4 Ways to Improve the Sustainability of Your Eating Behavior

Plant-Based Protein

You’re doing your health a favor by choosing plant-based foods. However, did you realize that the planet is also grateful to you?

According to research, many foods that are the worst for the environment and the health of humans are also among the worst for climate change and the extinction of animal and plant species worldwide.

As the lead author of an article that was published in November 2019 in Proceedings of the National Academy of Sciences, Michael Clark, Ph.D., a researcher at the University of Oxford in the United Kingdom, says, “Choosing a better, more sustainable diet is one of the main ways people can improve their health and help protect the environment” (PNAS).

Make the Red Variety of Meat the one you Exclude from your Diet.

According to the PNAS study, the production of red meat, mostly beef, and lamb, has the largest adverse effects on the top five environmental indicators, including greenhouse gas emissions, the deterioration of soil and water resources, and the disruption of ecosystems.

The production of processed red meat causes the second worst environmental impact. According to the World Health Organization, examples of processed red meat include hot dogs, ham, sausage, and beef jerky.

The PNAS study suggests that replacing red meat with high-quality plant protein is ideal, but occasionally choosing red meat would be an upgrade.

Healthy Lentils are a Good Source of Plant-Based Protein.

According to the Harvard T.H. Chan School of Public Health, plant foods like beans, peas, and lentils are among the healthiest meals available and can easily replace animal protein. Legumes are also referred to as a win-win crop for agricultural sustainability in a study published in May 2016 in Frontiers in Plant Science.

According to the Harvard T.H. Chan School of Public Health, beans may help prevent some cancers and heart disease because they contain plant protein, fiber, a crucial ingredient that most Americans don’t get enough of, and B vitamins.

Choose Whole, Nutritious Grains Rather Than Refined Grains

As long as they are minimally processed and unprocessed, cereals and grains are unsung heroes and score highly for health and environmental benefits. According to Lilian Cheung, RD, head of health promotion and communication at the Harvard T.H. Chan School of Public Health, “Whole grains offer considerably more benefits to our bodies than processed grains, which are stripped of important nutrients.” According to Cheung, whole grains contain antioxidants that assist the body in fending against disease and fiber, B vitamins, minerals, and protein.

Cut Cheese From Your Diet, or at the Very Least, Select It Carefully

The third greatest source of greenhouse gas emissions after lamb and cattle is cheese, according to the EWG. Due in part to the fact that these meals come from ruminant animals, which according to the EWG, emit methane, a greenhouse gas 25 times more potent than carbon dioxide, these foods have the highest emissions.
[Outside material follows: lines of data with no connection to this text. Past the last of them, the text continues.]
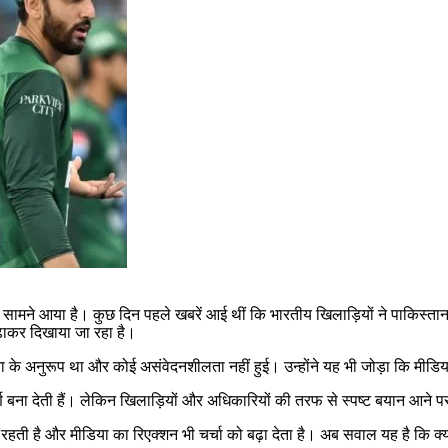
मने आया है। कुछ दिन पहले खबरें आई थीं कि भारतीय खिलाड़ियों ने पाकिस्तान ट
ढ़ाकर दिखाया जा रहा है।
 के अनुरूप था और कोई असंवेदनशीलता नहीं हुई। उन्होंने यह भी जोड़ा कि मीडिया 
्ण बना देती हैं। लेकिन खिलाड़ियों और अधिकारियों की तरफ से स्पष्ट बयान आने 
ाह रहती है और मीडिया का रिएक्शन भी चर्चा को बढ़ा देता है। अब सवाल यह है कि क्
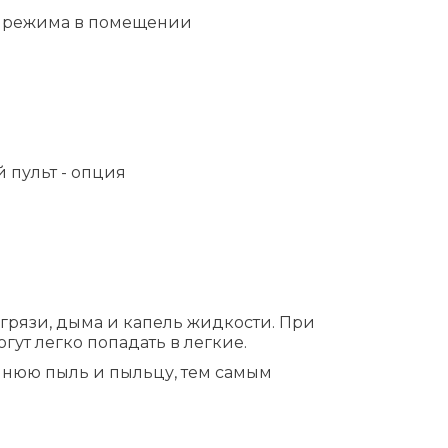
го режима в помещении
 пульт - опция
 грязи, дыма и капель жидкости. При
гут легко попадать в легкие.
ашнюю пыль и пыльцу, тем самым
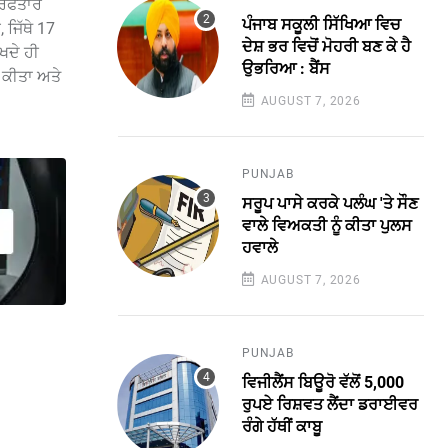
ਰਿਫਤਾਰ
ਪੰਜਾਬ ਸਕੂਲੀ ਸਿੱਖਿਆ ਵਿਚ
 ਜਿੱਥੇ 17
ਦੇਸ਼ ਭਰ ਵਿਚੋਂ ਮੋਹਰੀ ਬਣ ਕੇ ਹੈ
ਖਦੇ ਹੀ
ਉਭਰਿਆ : ਬੈਂਸ
 ਕੀਤਾ ਅਤੇ
AUGUST 7, 2026
PUNJAB
ਸਰੂਪ ਪਾਸੇ ਕਰਕੇ ਪਲੰਘ 'ਤੇ ਸੌਣ
ਵਾਲੇ ਵਿਅਕਤੀ ਨੂੰ ਕੀਤਾ ਪੁਲਸ
ਹਵਾਲੇ
AUGUST 7, 2026
PUNJAB
ਵਿਜੀਲੈਂਸ ਬਿਊਰੋ ਵੱਲੋਂ 5,000
ਰੁਪਏ ਰਿਸ਼ਵਤ ਲੈਂਦਾ ਡਰਾਈਵਰ
ਰੰਗੇ ਹੱਥੀਂ ਕਾਬੂ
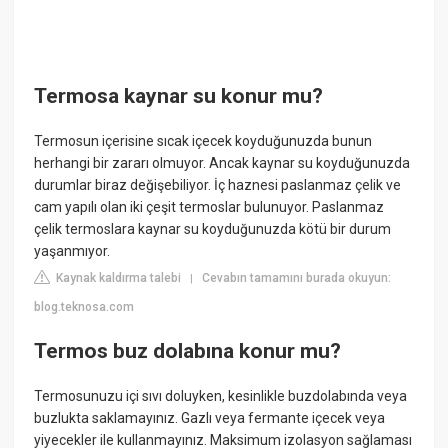
Termosa kaynar su konur mu?
Termosun içerisine sıcak içecek koyduğunuzda bunun
herhangi bir zararı olmuyor. Ancak kaynar su koyduğunuzda
durumlar biraz değişebiliyor. İç haznesi paslanmaz çelik ve
cam yapılı olan iki çeşit termoslar bulunuyor. Paslanmaz
çelik termoslara kaynar su koyduğunuzda kötü bir durum
yaşanmıyor.
Kaynak kaldırma talebi
Cevabın tamamını burada okuyun:
|
blog.teknosa.com
Termos buz dolabına konur mu?
Termosunuzu içi sıvı doluyken, kesinlikle buzdolabında veya
buzlukta saklamayınız. Gazlı veya fermante içecek veya
yiyecekler ile kullanmayınız. Maksimum izolasyon sağlaması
In addition, due to the large amount of milk needed to produce 1 pound of hard cheese, cheese has a high carbon footprint.

Suppose you’re not ready to give up cheese. In that case, the NRDC advises choosing locally produced varieties to reduce transportation emissions, buying organic goods to avoid using chemical pesticides and fertilizers, and going for less-dense options like cottage cheese that require less milk to manufacture.